# [WHAT NEEDS TO BE DONE]
State how many lines in the following entries contain the word "diversas". No other output.
-------- DATA FOR REVIEW
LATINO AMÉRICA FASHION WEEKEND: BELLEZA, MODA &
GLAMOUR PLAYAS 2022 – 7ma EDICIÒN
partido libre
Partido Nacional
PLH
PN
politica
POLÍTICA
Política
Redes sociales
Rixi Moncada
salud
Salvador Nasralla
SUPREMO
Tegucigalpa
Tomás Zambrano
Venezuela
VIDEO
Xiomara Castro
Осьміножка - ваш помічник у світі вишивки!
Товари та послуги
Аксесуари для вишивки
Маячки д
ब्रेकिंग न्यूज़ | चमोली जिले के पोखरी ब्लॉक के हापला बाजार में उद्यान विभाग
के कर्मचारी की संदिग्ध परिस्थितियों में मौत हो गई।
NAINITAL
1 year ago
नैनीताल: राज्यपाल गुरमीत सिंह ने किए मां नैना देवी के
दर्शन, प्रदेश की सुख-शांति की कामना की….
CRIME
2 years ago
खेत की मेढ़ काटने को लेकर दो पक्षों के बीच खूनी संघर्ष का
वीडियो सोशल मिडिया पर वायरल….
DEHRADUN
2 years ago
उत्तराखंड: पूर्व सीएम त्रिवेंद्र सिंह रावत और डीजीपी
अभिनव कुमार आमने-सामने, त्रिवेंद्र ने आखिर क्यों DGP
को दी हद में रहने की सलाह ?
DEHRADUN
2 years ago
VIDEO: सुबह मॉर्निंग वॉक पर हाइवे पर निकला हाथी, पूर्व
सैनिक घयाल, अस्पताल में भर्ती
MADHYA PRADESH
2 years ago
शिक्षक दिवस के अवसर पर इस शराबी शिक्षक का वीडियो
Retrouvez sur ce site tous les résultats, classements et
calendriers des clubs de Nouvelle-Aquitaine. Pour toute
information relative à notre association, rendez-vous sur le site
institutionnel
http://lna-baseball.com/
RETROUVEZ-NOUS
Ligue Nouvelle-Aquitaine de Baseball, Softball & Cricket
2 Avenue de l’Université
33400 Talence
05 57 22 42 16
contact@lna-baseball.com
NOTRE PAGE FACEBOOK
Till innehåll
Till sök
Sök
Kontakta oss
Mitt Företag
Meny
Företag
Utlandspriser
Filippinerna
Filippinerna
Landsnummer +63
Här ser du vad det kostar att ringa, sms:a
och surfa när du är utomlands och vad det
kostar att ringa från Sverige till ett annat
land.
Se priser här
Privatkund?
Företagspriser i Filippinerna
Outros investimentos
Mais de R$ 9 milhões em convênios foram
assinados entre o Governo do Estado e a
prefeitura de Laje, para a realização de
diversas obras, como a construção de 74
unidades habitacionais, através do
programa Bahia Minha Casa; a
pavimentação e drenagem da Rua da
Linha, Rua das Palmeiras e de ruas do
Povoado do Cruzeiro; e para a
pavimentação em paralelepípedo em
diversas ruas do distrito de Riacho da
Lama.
----------------
# [SOLUTION FOR THIS TASK]
2